Buster Keaton, the Dawn of Cinema, and the Invention of the Twentieth Century

by Dana Stevens

Pub Date: Jan. 25th, 2022
ISBN: 978-1-5011-3419-7
Publisher: Atria

A film critic assesses the career and times of one of the geniuses of cinema.

“Keep your eye on the kid,” Joe Keaton wrote in an ad tagline in 1901, and was he ever right. That kid, his 6-year-old son Buster, was the star of the family stage act The Three Keatons, “the child star as prop, as projectile, as the personal belonging of a father who casually employs him as a household cleaning tool.” He was also a natural performer who revolutionized cinema with his silent films of the 1920s before bad business decisions, alcoholism, and changing times brought him down.

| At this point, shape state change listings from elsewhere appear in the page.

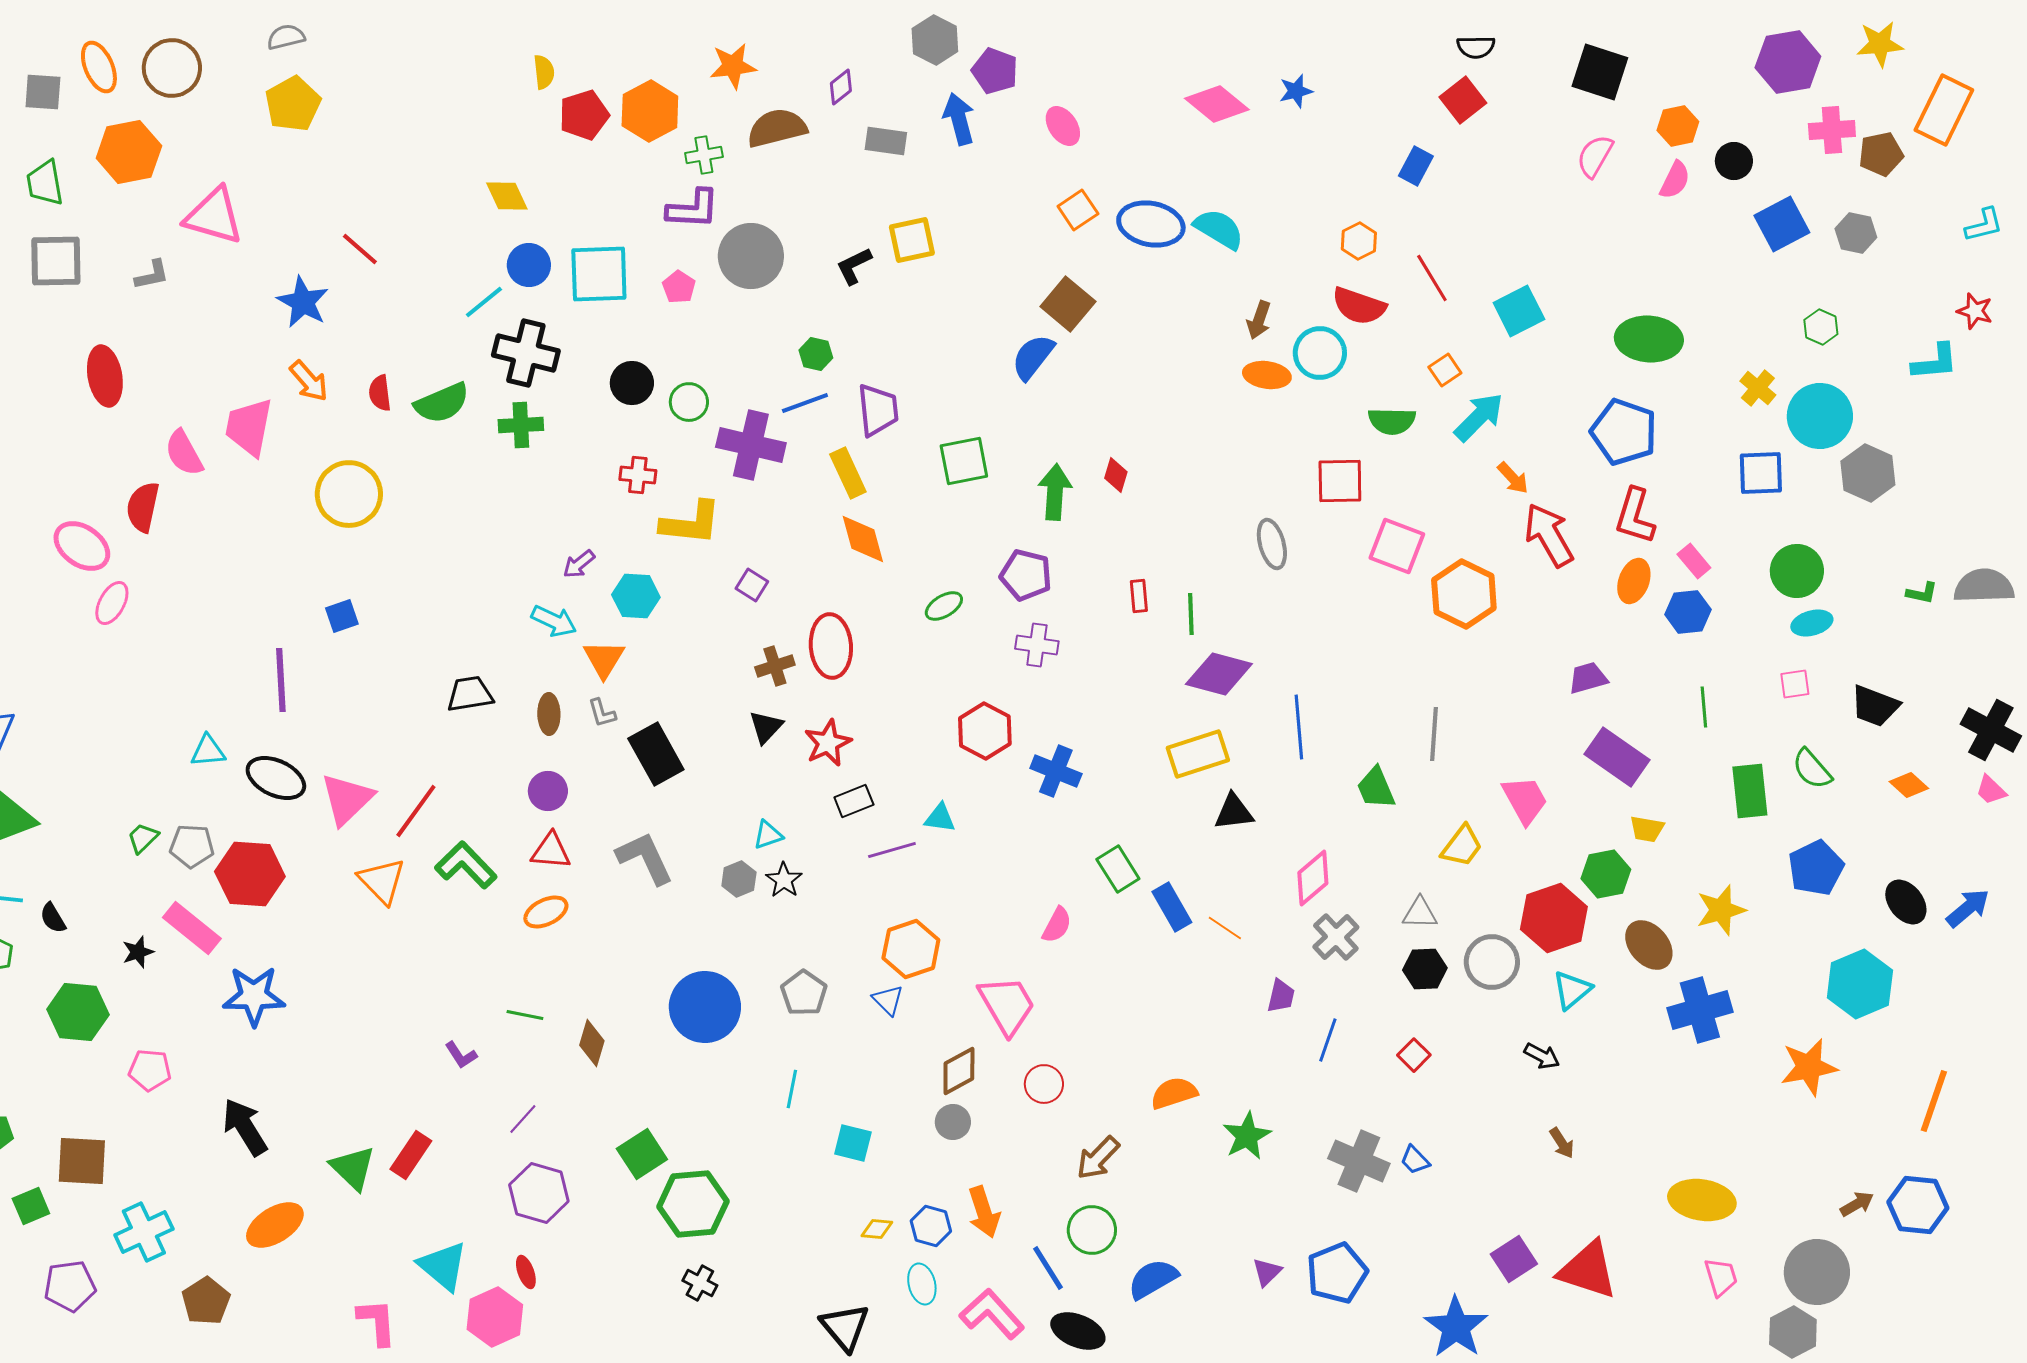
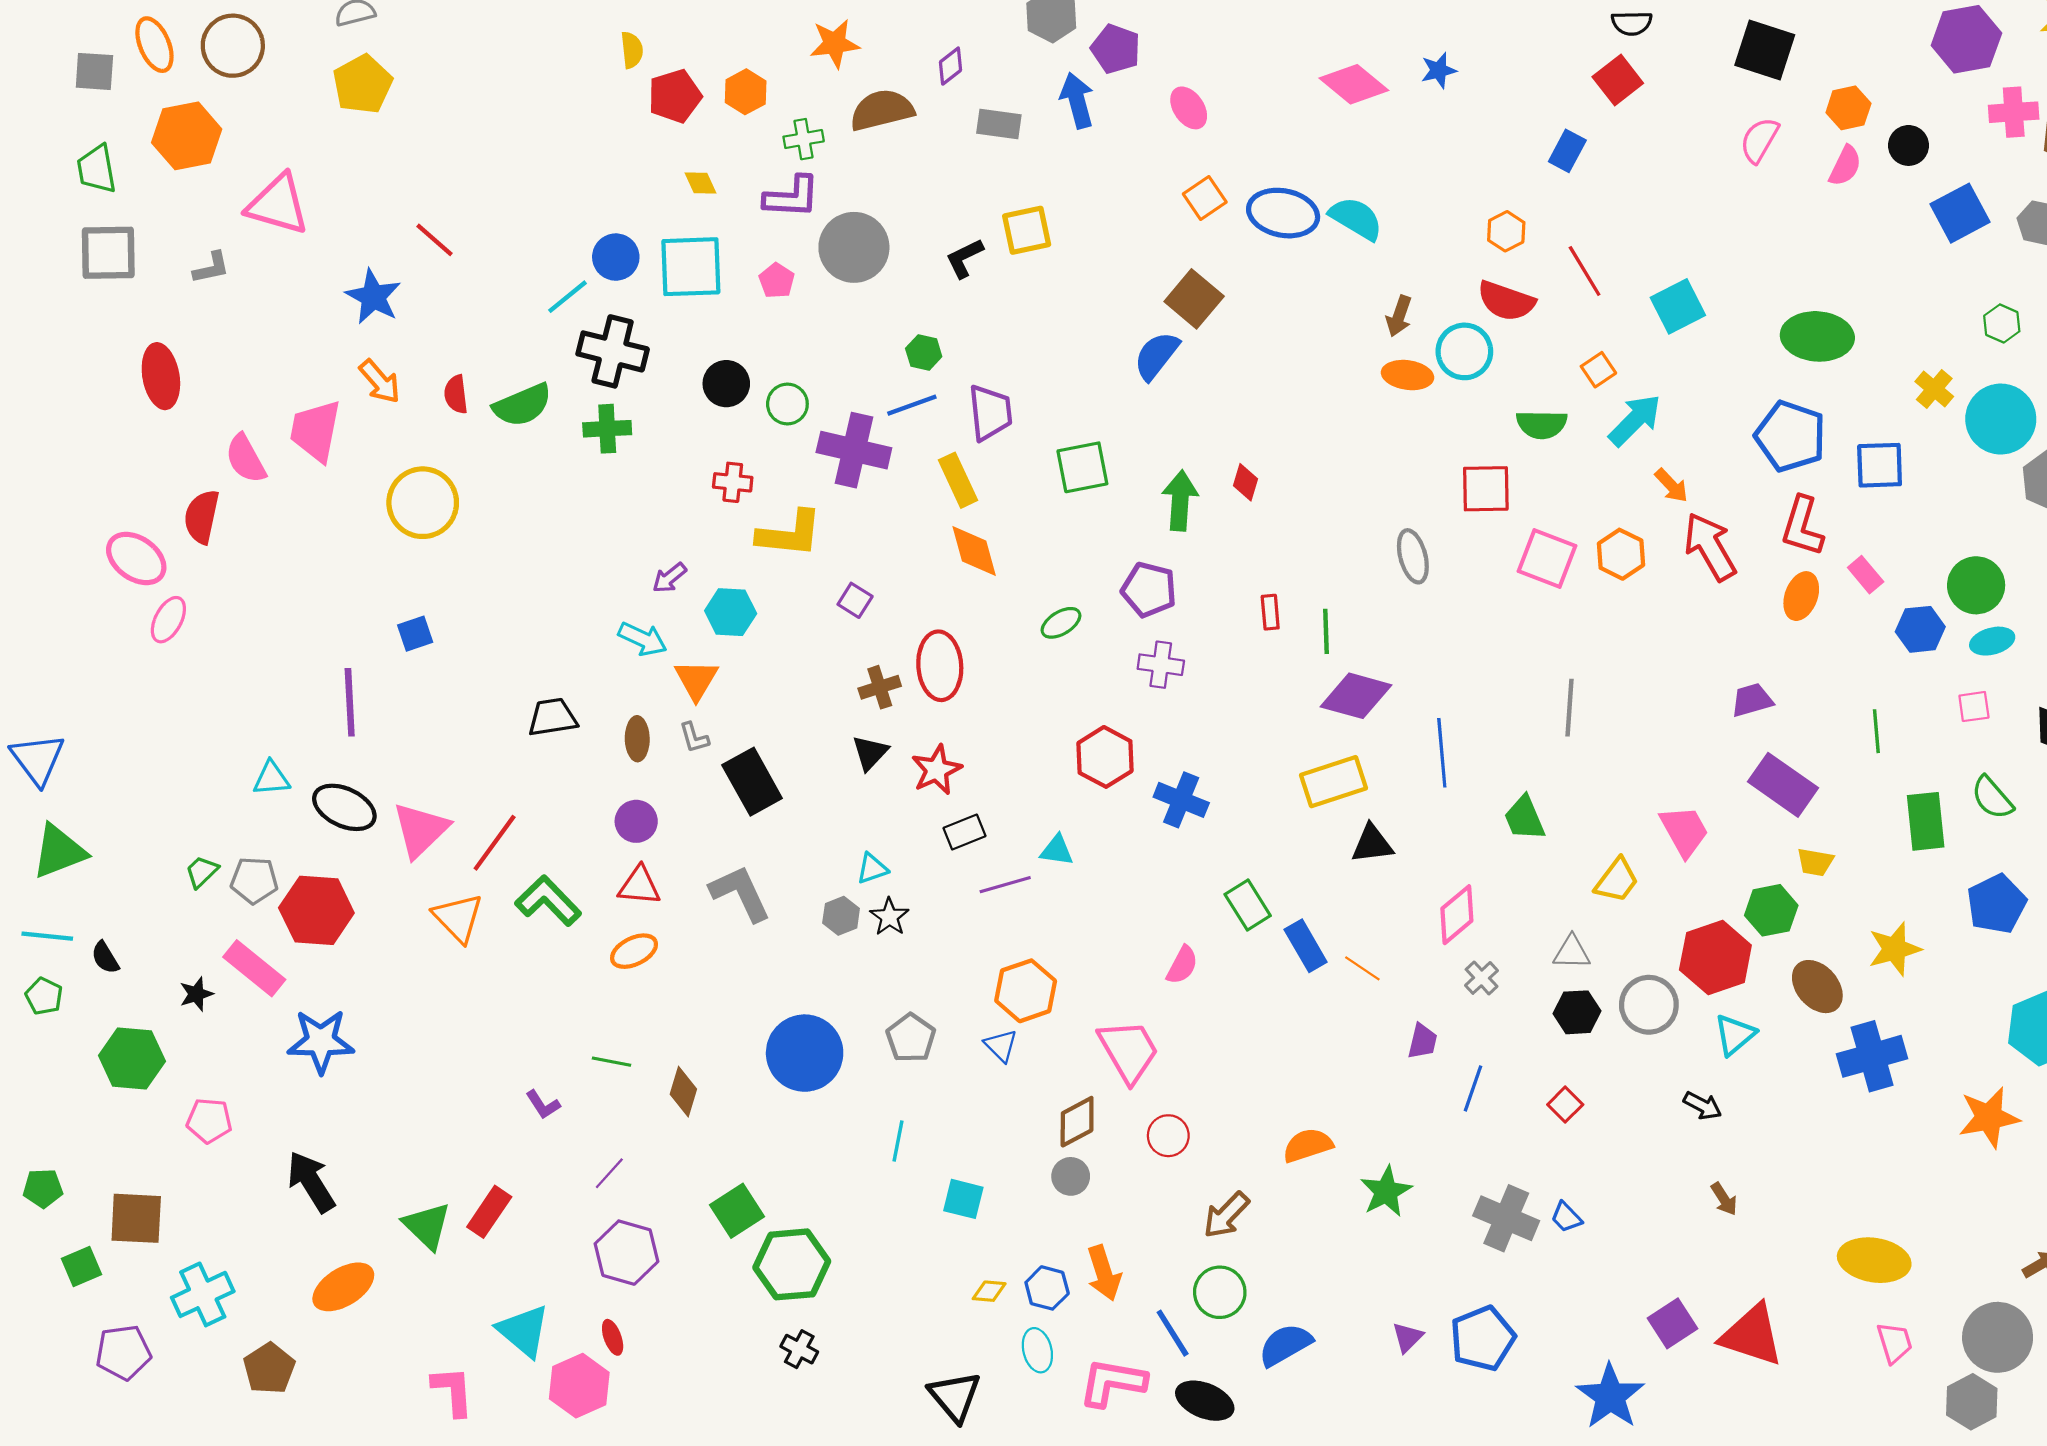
orange hexagon: (650, 111) -> (746, 92), size x0.7
yellow diamond: (507, 196) -> (701, 183), moved, size x0.7
blue square: (1761, 473) -> (1880, 465), moved
orange hexagon: (1464, 594) -> (1621, 554), moved, size x0.7
blue hexagon: (1688, 612) -> (1920, 629), moved
gray line: (1434, 734) -> (1570, 708), moved
gray cross: (1336, 937) -> (1482, 978), size x0.7
pink L-shape: (992, 1314) -> (1112, 1382), turned -38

In this erratic book, Slate film critic Stevens describes the high and lows of Keaton’s life—his early success in Roscoe Arbuckle’s two-reel comedies, triumph with his own studio, disastrous association with MGM, three marriages—while addressing societal events of the day such as child abuse in textile mills, women’s rights, and Black culture. Yet the author doesn’t flesh out these larger events, and attempts to connect Keaton to them are often misguided. Stevens rightly bemoans the poor treatment of women in the cinema of that era, so it’s odd she doesn’t note that many lead actresses in Keaton’s great films—Sybil Seely in One Week, Kathryn McGuire in The Navigator, Marion Mack in The General—more than hold their own and are every bit the Keaton character’s equal. The author devotes eight pages to Spite Marriage, a 1929 MGM mediocrity Keaton didn’t control, but she provides far less detail about Our Hospitality, Go West, and other superior films where Keaton was in charge. Stevens devotes more space to Charlie Chaplin’s 1952 Limelight, a plodding film in which Keaton has only a small role, than some of Keaton’s directorial gems. Readers hungry for details of how Keaton made his pictures should look elsewhere.

An appreciative but wildly uneven look at a brilliant filmmaker.